This is a language guesser for historical text. It distinguishes between German, English, French, Latin and Dutch (that is, the seventeenth-century variants of all those).
There are three models: Cavnar-Trenkle, cumulative frequency and Naive Bayes. Accuracy scores on a held-out set of "hard" (very short) examples are:
- cavnartrenkle: 224/2969 errors = 92.46% accuracy
- cumfreq: 103/2969 errors = 96.53% accuracy
- naivebayes: 142/2969 errors = 95.22% accuracy
To use as a library from Maven, put the following in your pom.xml:
<repository>
<id>huygens</id>
<url>http://maven.huygens.knaw.nl/repository/</url>
<releases>
<enabled>true</enabled>
<updatePolicy>always</updatePolicy>
<checksumPolicy>warn</checksumPolicy>
</releases>
<snapshots>
<enabled>true</enabled>
<updatePolicy>always</updatePolicy>
<checksumPolicy>fail</checksumPolicy>
</snapshots>
</repository>
<dependency>
<groupId>nl.knaw.huygens.pergamon</groupId>
<artifactId>langident</artifactId>
<version>${langident.version}</version>
</dependency>
Then make a LanguageGuesser object, train it on the built-in training set, and use it:
TrainingSet builtin = TrainingSet.getBuiltin();
Model guesser = new NaiveBayes().train(builtin);
System.out.println(guesser.predictBest("Welke taal is dit?"));
This should produce "nl" on the standard output stream. More detailed information is available from the predictScores method.

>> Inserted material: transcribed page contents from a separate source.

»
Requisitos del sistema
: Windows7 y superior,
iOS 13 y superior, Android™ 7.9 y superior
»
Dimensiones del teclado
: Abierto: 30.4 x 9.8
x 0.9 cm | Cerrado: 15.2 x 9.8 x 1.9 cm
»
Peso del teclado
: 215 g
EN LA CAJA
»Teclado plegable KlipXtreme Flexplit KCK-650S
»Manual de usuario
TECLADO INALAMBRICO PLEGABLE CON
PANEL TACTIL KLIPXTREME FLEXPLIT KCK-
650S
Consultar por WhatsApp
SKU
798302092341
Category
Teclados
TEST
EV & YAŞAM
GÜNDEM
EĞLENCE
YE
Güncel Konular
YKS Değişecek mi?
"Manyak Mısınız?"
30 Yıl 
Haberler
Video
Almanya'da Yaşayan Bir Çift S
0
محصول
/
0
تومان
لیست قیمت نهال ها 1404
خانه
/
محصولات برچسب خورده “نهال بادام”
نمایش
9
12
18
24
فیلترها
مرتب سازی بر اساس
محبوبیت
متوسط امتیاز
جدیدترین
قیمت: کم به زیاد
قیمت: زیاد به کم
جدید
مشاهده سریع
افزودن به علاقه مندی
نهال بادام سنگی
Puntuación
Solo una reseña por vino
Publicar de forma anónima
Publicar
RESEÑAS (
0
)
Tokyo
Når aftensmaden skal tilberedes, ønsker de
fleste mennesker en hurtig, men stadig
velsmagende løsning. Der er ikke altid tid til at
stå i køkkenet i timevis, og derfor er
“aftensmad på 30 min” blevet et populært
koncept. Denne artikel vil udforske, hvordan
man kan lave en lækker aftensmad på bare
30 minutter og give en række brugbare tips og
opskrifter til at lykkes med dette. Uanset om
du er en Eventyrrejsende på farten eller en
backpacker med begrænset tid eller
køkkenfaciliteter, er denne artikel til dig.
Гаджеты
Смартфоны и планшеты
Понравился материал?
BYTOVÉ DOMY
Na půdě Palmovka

To use langident as a web service, build it:
mvn package
Start the server:
target/appassembler/bin/langident server
Then try it out, in another terminal window:
curl http://localhost:8080/ident -d text="C'est quel langue?" | jq .
The jq command does pretty-printing of JSON. It can also give you the highest-scoring language, which is always the first one listed:
curl http://localhost:8080/ident -d text="C'est quel langue?" |
jq .prediction[0].label
Langident has several built-in models, which are available from
curl http://localhost:8080/ident/models
To use a different model, pass it as a GET parameter:
curl http://localhost:8080/ident?model=naivebayes -d text="che lingua è?"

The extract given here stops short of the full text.